Continuous glucose monitoring system in the screening of early glucose derangements in children and adolescents with cystic fibrosis

Background: In cystic fibrosis (CF), diabetes mellitus (DM) is associated with progression of pulmonary disease and nutritional impairment. Aim: To compare oral glucose tolerance test (OGTT) and continuous glucose monitoring system (CGMS) in patients with CF with early glucose derangements. Patients and Methods: Thirty-two patients with CF (5-20 years) with intermediate glucose values >7.7 mmol/l during OGTT received a CGMS registration. Patients were classified into those with normal glucose tolerance (NGT), impaired glucose tolerance (IGT) and DM, according to glucose values at 120 min of. OGTT and during CGMS. Furthermore BMI z-scores, forced expiratory volume in 1 second (FEV1%), number of respiratory infections/year, enzyme supplementation, and HbA(1c) were evaluated.
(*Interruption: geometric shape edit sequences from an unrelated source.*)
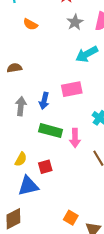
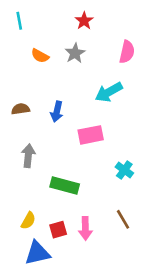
gray star: (75, 22) -> (75, 53), moved
blue arrow: (44, 101) -> (57, 112), moved
pink arrow: (75, 138) -> (85, 228), moved

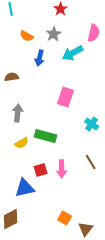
cyan arrow: (109, 92) -> (73, 53), moved
blue arrow: (57, 112) -> (40, 58), moved
pink rectangle: (91, 135) -> (66, 97), turned -60
yellow semicircle: (28, 221) -> (22, 143), moved, turned 32

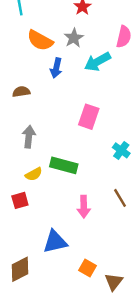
orange semicircle: (27, 36) -> (40, 40), size x1.5
red square: (41, 170) -> (20, 200), moved
blue triangle: (25, 188) -> (55, 242), moved

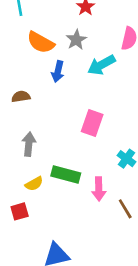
pink arrow: (84, 207) -> (99, 189), moved

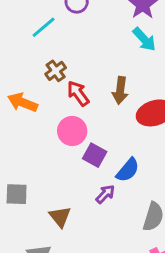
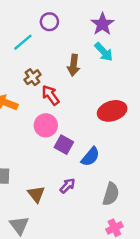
brown arrow: (120, 90) -> (74, 65), moved
purple arrow: (105, 194) -> (67, 186), moved

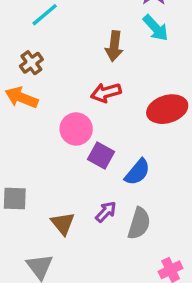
brown cross: (33, 77) -> (31, 63), moved
red arrow: (51, 95) -> (106, 93), moved, turned -70
gray semicircle: (111, 194) -> (139, 223), moved

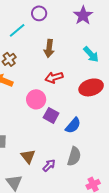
cyan arrow: (156, 28) -> (91, 54), moved
brown arrow: (114, 46) -> (49, 48), moved
purple arrow: (106, 212) -> (49, 165), moved

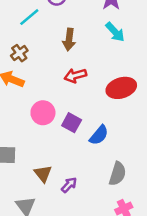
cyan arrow: (91, 54) -> (115, 32), moved
pink circle: (36, 99) -> (43, 113), moved
gray semicircle: (74, 156) -> (118, 174), moved

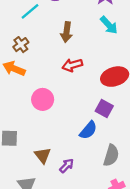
purple square: (72, 123) -> (104, 109), moved
blue semicircle: (99, 135) -> (88, 130), moved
Results: OGTT and CGMS derangements were in agreement in 43.7% of the patients. BMI z-scores, FEV1%, number of respiratory infections/year, enzyme supplementation, and HbA(1c) did not differ among the three groups. HbA(1c) correlated positively with 120 min OGTT (r = 0.34; p = 0.059), CGMS area (r = 0.35; p = 0.048) and the number of respiratory infections, and negatively with FEV1%. Conclusions: Intermediate glucose values during OGTT should be considered as a screening test in patients with CF. CGMS can be useful in studying the early occurrence of glucose derangements in selected patients.